(Supplied records)
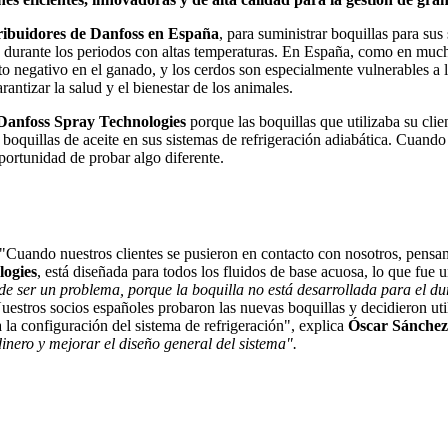
tribuidores de Danfoss en España
, para suministrar boquillas para sus
jas durante los periodos con altas temperaturas. En España, como en muc
to negativo en el ganado, y los cerdos son especialmente vulnerables a la
antizar la salud y el bienestar de los animales.
Danfoss Spray Technologies
porque las boquillas que utilizaba su clie
 boquillas de aceite en sus sistemas de refrigeración adiabática. Cuand
oportunidad de probar algo diferente.
 "Cuando nuestros clientes se pusieron en contacto con nosotros, pens
logies
, está diseñada para todos los fluidos de base acuosa, lo que fue 
de ser un problema, porque la boquilla no está desarrollada para el d
uestros socios españoles probaron las nuevas boquillas y decidieron util
a configuración del sistema de refrigeración", explica
Óscar Sánchez
dinero y mejorar el diseño general del sistema".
(End Supplied records)
What to work on: In the records above, the line with "to negativo en" marks the start and the line with "porque las boquillas que utilizaba su clie" marks the end; copy that stretch exactly, both lines included, and nothing else.

Response:
to negativo en el ganado, y los cerdos son especialmente vulnerables a la
antizar la salud y el bienestar de los animales.
Danfoss Spray Technologies
porque las boquillas que utilizaba su clie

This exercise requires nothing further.